Files
specs/pubsub/gossipsub/gossipsub-v1.0-old.md
2023-01-20 17:13:13 -08:00

409 lines
18 KiB
Markdown

# gossipsub v1.0 (OLD): An extensible baseline pubsub protocol
> `DISCLAIMER:` This is the original specification, please refer to [gossipsub-v1.0](gossipsub-v1.0.md) from now on
| Lifecycle Stage | Maturity | Status | Latest Revision |
|-----------------|----------------|--------|-----------------|
| 3A | Recommendation | Active | r1, 2018-08-29 |
Authors: [@vyzo]
Interest Group: [@yusefnapora], [@raulk], [@whyrusleeping], [@Stebalien], [@jamesray1], [@vasco-santos], [@daviddias], [@yiannisbot]

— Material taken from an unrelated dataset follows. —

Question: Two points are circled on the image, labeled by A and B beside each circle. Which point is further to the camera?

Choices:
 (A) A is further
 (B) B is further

[@whyrusleeping]: https://github.com/whyrusleeping
[@yusefnapora]: https://github.com/yusefnapora
[@raulk]: https://github.com/raulk
[@vyzo]: https://github.com/vyzo
[@Stebalien]: https://github.com/Stebalien
[@jamesray1]: https://github.com/jamesray1
[@vasco-santos]: https://github.com/vasco-santos
[@daviddias]: https://github.com/daviddias
[@yiannisbot]: https://github.com/yiannisbot
See the [lifecycle document][lifecycle-spec] for context about the maturity level
and spec status.
[lifecycle-spec]: https://github.com/libp2p/specs/blob/master/00-framework-01-spec-lifecycle.md
---
This is the specification for an extensible baseline pubsub protocol,
based on randomized topic meshes and gossip. It is a general purpose
pubsub protocol with moderate amplification factors and good scaling
properties. The protocol is designed to be extensible by more
specialized routers, which may add protocol messages and gossip in
order to provide behaviour optimized for specific application
profiles.
<!-- START doctoc generated TOC please keep comment here to allow auto update -->
<!-- DON'T EDIT THIS SECTION, INSTEAD RE-RUN doctoc TO UPDATE -->
**Contents**
- [Implementation status](#implementation-status)
- [Context - In the beginning was floodsub](#context--in-the-beginning-was-floodsub)

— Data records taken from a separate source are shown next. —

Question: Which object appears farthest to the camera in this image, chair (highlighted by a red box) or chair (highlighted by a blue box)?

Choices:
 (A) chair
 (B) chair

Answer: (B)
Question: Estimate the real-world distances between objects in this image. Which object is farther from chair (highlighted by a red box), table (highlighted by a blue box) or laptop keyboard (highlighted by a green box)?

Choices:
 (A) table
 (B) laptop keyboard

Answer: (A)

- [Ambient Peer Discovery](#ambient-peer-discovery)
- [Flood routing](#flood-routing)
- [Retrospective](#retrospective)
- [Proposed alternatives - Controlling the flood](#proposed-alternatives--controlling-the-flood)

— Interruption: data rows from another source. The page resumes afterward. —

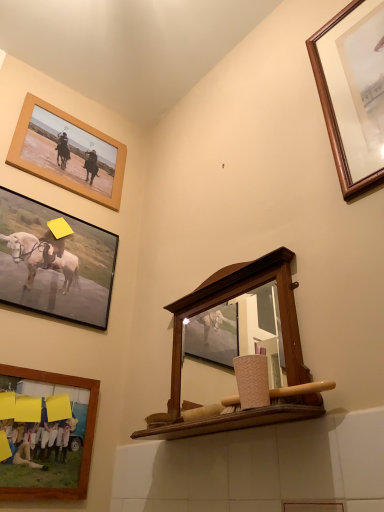 Question: Is wooden picture frame at upper right, which is counted as the first picture frame, starting from the right, inside the boundaries of wooden frame at upper left, marked as the first picture frame in a left-to-right arrangement, or outside?

Choices:
 (A) inside
 (B) outside

Answer: (B)

Question: Considering the positions of wooden picture frame at upper right, which is counted as the first picture frame, starting from the right, and wooden frame at upper left, which is the fourth picture frame in right-to-left order, in the image, is wooden picture frame at upper right, which is counted as the first picture frame, starting from the right, wider or thinner than wooden frame at upper left, which is the fourth picture frame in right-to-left order,?

Choices:
 (A) thin
 (B) wide

Answer: (B)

- [randomsub: A random message router](#randomsub-a-random-message-router)
- [meshsub: An overlay mesh router](#meshsub-an-overlay-mesh-router)
- [gossipsub: The gossiping mesh router](#gossipsub-the-gossiping-mesh-router)
- [Protocol Architecture - Gossipsub](#protocol-architecture--gossipsub)
- [Control messages](#control-messages)
- [Router state](#router-state)
- [Topic membership](#topic-membership)
- [Message processing](#message-processing)
- [Heartbeat](#heartbeat)
- [Control message piggybacking](#control-message-piggybacking)
- [Protobuf](#protobuf)
<!-- END doctoc generated TOC please keep comment here to allow auto update -->
## Context - In the beginning was floodsub
The initial pubsub experiment in libp2p was `floodsub`.
It implements pubsub in the most basic manner, with two defining aspects:
- ambient peer discovery; and
- most basic routing: flooding.
### Ambient Peer Discovery
With ambient peer discovery, the function is pushed outside the scope of the
protocol. Instead, the mechanism for discovering peers is provided for by the
environment. In practice, this can be embodied by DHT walks, rendezvous
points, etc. This protocol relies on the ambient connection events produced by
such mechanisms. Whenever a new peer is connected, the protocol checks to see
if the peer implements floodsub and/or gossipsub, and if so, it sends it a
hello packet that announces the topics that it is currently subscribing to.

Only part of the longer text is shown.